[Here’s the next in the guest post series on healthy diet and lifestyle from Dave Banko.]
One of the main debates in our Facebook weight loss group was whether we should focus on reducing carbs or fat. When focused on weight loss alone, studies have repeatedly shown a ‘low fat’ diet loses more body fat over the same period than a ‘low carb’ diet.
Having said that, there is more to consider for a healthy lifestyle than weight loss alone.
Let’s first separate carbs into complex carbohydrates, which tend to have a low glycemic index (GI), and simple carbohydrates like sugar, fructose and processed grains (skin, husks and other fiber removed), which have a higher glycemic index.
Take an apple for example. An average-sized apple is about 65 kcal and 14g of carbohydrates. The carbohydrates are complex because the natural sugars are locked with the cell structure. This naturally provides fiber so, when you eat an apple, it takes time for your digestive system to break down the cell walls and release the sugar. The cell walls also provide fiber and other nutrients to the body even after releasing the sugar.
When you drink apple juice, the sugar has been squeezed out of the cells of the apple. There is no fiber to slow down the processing, so the apple sugars are immediately digested and hit the blood stream causing a spike in sugar levels and the need for insulin similar to drinking a commercial cola or other syrup-based drink. As a result, while I eat lots of whole fruits, I no longer drink fruit juice or syrupy drinks.

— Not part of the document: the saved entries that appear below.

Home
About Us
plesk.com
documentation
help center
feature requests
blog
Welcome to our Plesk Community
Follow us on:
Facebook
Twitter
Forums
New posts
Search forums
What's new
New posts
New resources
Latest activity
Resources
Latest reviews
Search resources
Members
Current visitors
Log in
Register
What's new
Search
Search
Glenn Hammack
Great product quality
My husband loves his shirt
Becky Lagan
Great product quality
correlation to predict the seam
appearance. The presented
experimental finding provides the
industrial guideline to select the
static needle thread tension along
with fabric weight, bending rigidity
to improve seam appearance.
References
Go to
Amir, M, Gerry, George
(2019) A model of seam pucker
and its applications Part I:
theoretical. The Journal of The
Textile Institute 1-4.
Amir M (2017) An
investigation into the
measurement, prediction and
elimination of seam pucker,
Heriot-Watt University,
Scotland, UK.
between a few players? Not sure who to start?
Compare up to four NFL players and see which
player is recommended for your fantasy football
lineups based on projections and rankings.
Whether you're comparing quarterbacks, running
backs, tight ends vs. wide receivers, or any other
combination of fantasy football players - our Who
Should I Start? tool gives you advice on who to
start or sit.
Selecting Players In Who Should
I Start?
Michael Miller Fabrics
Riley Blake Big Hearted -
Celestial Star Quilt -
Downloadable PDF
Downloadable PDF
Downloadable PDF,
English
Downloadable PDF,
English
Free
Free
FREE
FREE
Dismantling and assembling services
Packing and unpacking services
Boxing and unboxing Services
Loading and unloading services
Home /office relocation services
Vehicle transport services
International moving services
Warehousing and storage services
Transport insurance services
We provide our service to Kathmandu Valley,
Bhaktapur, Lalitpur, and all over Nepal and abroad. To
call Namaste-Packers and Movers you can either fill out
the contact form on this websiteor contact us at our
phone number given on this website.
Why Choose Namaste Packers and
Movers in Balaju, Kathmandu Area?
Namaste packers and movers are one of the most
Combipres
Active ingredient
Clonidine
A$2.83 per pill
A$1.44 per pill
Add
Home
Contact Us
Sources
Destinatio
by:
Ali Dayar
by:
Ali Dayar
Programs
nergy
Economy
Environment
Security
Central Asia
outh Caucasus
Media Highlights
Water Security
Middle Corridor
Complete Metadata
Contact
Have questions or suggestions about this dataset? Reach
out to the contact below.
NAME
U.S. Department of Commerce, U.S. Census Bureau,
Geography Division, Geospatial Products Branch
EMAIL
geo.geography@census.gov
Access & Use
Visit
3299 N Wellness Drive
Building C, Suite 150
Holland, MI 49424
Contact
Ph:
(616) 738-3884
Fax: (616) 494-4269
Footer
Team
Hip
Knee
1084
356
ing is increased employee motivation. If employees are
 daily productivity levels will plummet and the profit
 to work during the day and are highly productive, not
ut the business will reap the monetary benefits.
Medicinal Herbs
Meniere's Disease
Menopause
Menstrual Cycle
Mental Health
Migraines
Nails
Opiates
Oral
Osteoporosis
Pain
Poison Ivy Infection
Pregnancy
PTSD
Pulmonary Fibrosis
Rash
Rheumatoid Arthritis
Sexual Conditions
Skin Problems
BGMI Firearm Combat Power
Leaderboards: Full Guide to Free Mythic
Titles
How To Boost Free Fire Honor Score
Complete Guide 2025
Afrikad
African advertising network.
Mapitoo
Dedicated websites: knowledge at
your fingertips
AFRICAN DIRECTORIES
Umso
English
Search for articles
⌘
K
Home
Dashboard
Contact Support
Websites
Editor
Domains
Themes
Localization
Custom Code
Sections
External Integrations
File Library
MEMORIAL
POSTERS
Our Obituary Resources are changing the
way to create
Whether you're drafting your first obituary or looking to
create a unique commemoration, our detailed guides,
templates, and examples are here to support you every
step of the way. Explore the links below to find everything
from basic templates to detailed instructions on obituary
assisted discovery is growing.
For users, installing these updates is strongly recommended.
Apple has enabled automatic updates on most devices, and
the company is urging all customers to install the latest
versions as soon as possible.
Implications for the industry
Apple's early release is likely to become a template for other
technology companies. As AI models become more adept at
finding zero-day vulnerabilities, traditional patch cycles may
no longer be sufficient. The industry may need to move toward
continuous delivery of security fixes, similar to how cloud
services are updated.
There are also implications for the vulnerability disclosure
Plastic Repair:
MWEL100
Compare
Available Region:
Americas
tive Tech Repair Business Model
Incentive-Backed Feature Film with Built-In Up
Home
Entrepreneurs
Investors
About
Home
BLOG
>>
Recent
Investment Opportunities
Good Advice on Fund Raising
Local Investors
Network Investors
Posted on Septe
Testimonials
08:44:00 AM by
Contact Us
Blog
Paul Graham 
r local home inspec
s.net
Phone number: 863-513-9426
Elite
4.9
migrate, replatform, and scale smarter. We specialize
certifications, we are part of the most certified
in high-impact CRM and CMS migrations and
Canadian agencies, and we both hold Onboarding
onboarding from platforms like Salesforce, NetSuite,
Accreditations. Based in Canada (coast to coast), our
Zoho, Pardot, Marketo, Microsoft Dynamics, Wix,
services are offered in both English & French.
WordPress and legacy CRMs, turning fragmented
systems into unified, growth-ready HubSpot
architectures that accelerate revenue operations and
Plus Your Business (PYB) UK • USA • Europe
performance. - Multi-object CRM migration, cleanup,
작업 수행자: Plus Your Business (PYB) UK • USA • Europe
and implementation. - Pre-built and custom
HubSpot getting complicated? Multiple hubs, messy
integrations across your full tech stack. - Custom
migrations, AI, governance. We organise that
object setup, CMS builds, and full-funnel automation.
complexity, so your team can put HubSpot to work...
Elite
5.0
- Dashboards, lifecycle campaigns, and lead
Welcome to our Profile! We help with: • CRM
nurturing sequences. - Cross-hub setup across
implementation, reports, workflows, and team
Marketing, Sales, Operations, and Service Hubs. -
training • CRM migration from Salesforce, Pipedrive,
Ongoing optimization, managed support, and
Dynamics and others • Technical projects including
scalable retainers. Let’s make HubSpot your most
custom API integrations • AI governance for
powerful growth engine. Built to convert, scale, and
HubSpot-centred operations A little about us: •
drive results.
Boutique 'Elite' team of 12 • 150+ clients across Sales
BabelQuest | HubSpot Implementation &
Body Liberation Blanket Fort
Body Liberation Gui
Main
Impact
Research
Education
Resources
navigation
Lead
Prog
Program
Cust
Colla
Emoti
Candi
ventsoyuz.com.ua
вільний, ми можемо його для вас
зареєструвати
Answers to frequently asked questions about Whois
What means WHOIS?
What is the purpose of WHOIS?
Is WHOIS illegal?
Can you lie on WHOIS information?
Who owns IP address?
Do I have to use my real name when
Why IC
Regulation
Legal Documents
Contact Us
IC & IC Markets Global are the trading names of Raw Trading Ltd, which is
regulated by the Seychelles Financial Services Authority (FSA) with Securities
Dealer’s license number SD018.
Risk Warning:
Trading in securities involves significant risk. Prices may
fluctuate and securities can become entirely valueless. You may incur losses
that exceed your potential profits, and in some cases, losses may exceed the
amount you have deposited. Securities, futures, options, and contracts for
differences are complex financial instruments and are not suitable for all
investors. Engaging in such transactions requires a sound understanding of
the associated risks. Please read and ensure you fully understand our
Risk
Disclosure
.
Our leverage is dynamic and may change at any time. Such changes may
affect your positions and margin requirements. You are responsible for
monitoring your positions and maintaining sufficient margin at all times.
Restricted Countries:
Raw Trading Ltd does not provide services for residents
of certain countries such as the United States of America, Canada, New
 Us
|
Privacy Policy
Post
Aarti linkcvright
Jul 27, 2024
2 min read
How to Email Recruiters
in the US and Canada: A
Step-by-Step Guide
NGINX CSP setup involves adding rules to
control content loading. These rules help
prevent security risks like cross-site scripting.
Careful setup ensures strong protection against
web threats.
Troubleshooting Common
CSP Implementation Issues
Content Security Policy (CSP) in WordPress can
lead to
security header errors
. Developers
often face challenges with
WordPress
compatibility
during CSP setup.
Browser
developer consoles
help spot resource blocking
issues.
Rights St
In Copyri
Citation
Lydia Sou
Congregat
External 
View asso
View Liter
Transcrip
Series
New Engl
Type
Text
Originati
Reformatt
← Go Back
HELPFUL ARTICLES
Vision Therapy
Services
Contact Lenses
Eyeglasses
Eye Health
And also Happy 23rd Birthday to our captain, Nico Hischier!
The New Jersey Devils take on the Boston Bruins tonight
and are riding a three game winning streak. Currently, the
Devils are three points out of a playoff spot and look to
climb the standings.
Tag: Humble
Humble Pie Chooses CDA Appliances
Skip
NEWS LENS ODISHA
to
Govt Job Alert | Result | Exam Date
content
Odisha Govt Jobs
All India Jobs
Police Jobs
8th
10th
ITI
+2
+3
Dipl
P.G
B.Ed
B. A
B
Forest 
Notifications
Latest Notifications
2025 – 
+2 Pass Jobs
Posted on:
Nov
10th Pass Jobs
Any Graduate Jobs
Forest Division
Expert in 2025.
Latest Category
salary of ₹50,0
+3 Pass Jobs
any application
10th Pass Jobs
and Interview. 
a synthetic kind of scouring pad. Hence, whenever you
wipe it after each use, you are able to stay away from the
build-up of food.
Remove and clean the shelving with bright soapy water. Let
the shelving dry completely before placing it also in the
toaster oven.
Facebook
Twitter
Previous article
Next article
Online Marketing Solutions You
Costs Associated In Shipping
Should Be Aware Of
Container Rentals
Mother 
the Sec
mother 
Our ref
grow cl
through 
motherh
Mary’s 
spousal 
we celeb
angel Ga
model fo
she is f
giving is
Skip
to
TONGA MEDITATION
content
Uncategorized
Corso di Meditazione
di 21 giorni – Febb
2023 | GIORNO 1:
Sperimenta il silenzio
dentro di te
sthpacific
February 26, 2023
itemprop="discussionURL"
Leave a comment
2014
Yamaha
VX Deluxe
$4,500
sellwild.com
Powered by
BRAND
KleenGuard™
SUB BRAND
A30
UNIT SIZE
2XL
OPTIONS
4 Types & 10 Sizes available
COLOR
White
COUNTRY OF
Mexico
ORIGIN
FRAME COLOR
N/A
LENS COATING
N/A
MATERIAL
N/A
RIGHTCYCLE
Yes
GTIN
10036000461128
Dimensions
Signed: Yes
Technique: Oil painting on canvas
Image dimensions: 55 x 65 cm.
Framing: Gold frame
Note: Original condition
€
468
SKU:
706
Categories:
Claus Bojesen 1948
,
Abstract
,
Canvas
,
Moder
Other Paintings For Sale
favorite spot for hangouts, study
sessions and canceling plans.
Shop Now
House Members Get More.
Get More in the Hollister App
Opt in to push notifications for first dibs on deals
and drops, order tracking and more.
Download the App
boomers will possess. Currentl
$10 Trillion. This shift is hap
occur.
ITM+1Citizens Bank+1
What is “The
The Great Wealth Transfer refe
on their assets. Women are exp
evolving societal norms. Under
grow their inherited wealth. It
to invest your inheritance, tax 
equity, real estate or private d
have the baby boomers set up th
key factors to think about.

Click on this link to read an excellent article illustrating the difference.
Fat, on the other hand, is dense and energy packed. It takes a lot longer to digest, so eating fat will not cause a spike in blood sugar. Dietary fat becomes an energy source in the blood stream, and any excess energy (no matter the source – whether fat, sugar, carbs or protein) will be converted and stored as body fat to use as an energy reserve for another time when you need it.
For me, I found fat in foods more satisfying in taste and the feeling of fullness than low or no-fat foods. I was satisfied with 1 150g pot of full fat natural yogurt where 2 150g pots of no-fat yogurt still left me longing for more.
In investigating low or no-fat products, I found that because removing the fat leaves the food tasting less satisfying, many manufacturers have compensated by increasing sugar or chemicals to fool your body. The increase in sugar again leads to the blood sugar spikes which can lead to diabetes.
Since I have a family history of diabetes, I steer clear of anything that can serve as a precursor to becoming diabetic myself.
The negative to fat, of course, is the amount of calories it packs in a small amount of food. If you are satisfied and stay within your calorie targets, it’s fine – remember the French high fat diet is the 7th best in the world; but overeat a little, and it adds a lot of calories.
My personal diet includes a balance of protein, complex carbohydrates (low GI) and full fat items. I’ve gone to more natural foods and avoid processed foods and chemicals wherever possible.
I am not a doctor, and you may have a medical history or condition which requires you to go a different direction with your diet. This is fine, because I’ve hopefully shown that while there are general principles to follow, there is not one diet that works for everyone. Please seek medical advice when putting together any program.
In an article by the BBC on Low Carb vs Low Fat debate, Prof Susan Jebb of Oxford University (and one of the ‘What’s the Right Diet for You?’ team) sums it up like this:
“The investigators rightly conclude that the best diet for weight loss is the diet you can stick to. All diets ‘work’ if you stick to an eating plan that cuts calories, whether from fat or carbohydrate, but sticking to a diet is easier said than done, especially given the prolonged time it takes to lose weight.”